START Source material
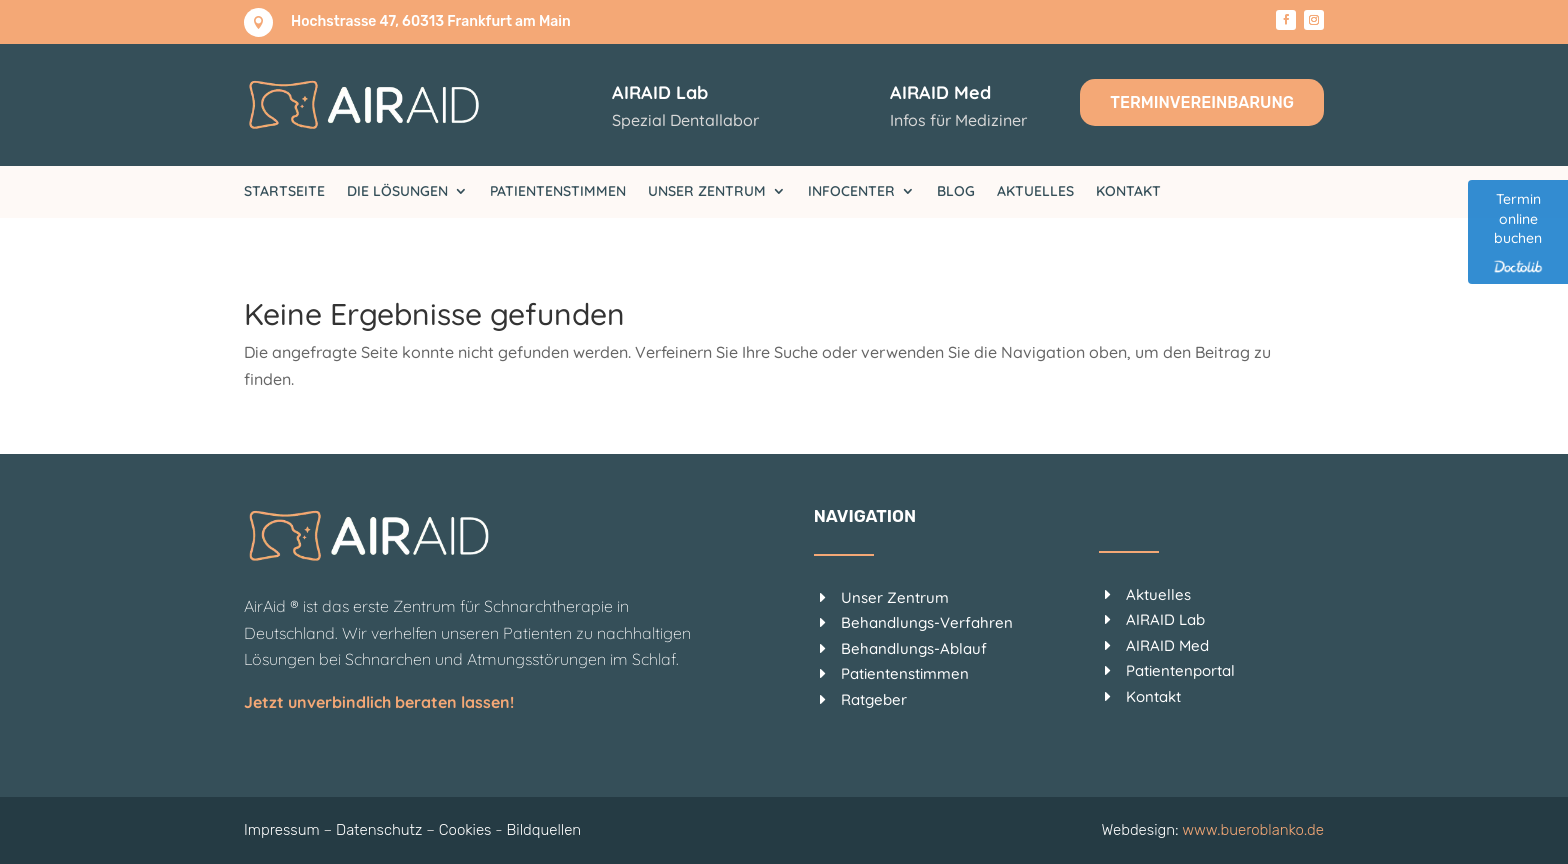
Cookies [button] (465, 830)
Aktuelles (1035, 192)
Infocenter (851, 192)
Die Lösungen (397, 192)
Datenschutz (379, 830)
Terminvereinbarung (1202, 102)
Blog (956, 192)
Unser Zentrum (707, 192)
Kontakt (1128, 192)
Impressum (282, 830)
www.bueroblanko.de (1253, 830)
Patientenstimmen (558, 192)
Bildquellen (544, 830)
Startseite (284, 192)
END Source material
● Assigned task
Please set down every line of the data above precisely, dropping the images.

● Response area
Cookies [button] (465, 830)
Aktuelles (1035, 192)
Infocenter (851, 192)
Die Lösungen (397, 192)
Datenschutz (379, 830)
Terminvereinbarung (1202, 102)
Blog (956, 192)
Unser Zentrum (707, 192)
Kontakt (1128, 192)
Impressum (282, 830)
www.bueroblanko.de (1253, 830)
Patientenstimmen (558, 192)
Bildquellen (544, 830)
Startseite (284, 192)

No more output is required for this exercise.